**What the task requires**. Starting at the line containing "Combinaciones de 5+C repetidas" and ending at the line containing "(05/09/2020)", print every line of the material below exactly, both ends included, and stop there.

**Exercise inputs**.

↓

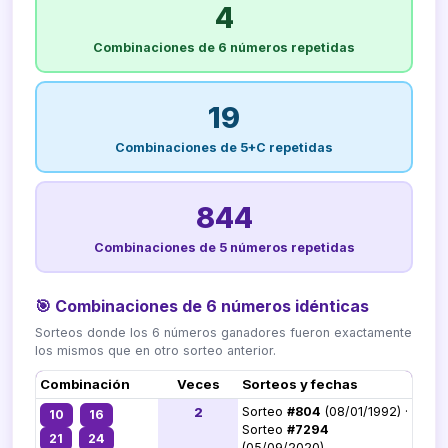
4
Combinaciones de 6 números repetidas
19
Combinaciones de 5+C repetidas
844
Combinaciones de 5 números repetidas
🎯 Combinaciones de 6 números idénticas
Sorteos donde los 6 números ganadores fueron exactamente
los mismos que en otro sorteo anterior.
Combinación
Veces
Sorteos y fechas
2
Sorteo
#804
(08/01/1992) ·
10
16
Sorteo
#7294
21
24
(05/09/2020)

↑
↓

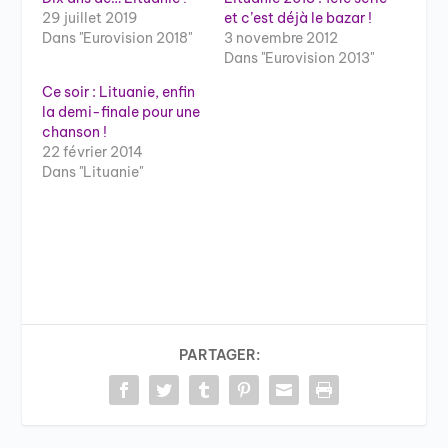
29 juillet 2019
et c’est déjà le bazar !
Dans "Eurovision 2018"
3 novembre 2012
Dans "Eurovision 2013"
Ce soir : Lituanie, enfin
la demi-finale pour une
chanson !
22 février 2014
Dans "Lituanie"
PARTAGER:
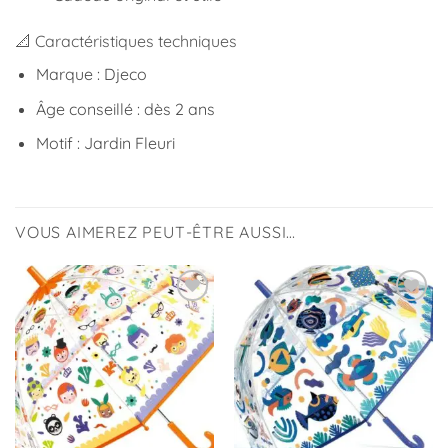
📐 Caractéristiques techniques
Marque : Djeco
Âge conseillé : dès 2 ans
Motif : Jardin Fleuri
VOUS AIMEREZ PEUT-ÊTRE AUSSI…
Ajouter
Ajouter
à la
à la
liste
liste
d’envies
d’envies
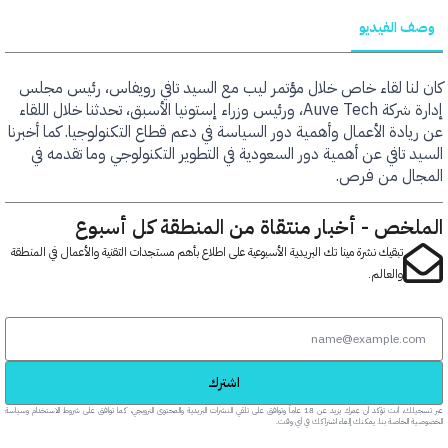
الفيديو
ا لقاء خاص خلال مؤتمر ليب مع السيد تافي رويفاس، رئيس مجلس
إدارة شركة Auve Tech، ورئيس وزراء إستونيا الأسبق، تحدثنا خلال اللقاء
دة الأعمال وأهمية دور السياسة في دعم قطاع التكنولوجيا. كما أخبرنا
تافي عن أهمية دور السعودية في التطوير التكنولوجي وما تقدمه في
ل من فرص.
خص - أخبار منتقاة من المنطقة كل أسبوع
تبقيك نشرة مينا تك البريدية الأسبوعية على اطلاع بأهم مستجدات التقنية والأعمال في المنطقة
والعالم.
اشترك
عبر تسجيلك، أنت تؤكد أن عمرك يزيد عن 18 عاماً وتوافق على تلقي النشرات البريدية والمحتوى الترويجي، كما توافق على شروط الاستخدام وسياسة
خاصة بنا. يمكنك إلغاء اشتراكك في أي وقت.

↑

**Task output**.
Combinaciones de 5+C repetidas
844
Combinaciones de 5 números repetidas
🎯 Combinaciones de 6 números idénticas
Sorteos donde los 6 números ganadores fueron exactamente
los mismos que en otro sorteo anterior.
Combinación
Veces
Sorteos y fechas
2
Sorteo
#804
(08/01/1992) ·
10
16
Sorteo
#7294
21
24
(05/09/2020)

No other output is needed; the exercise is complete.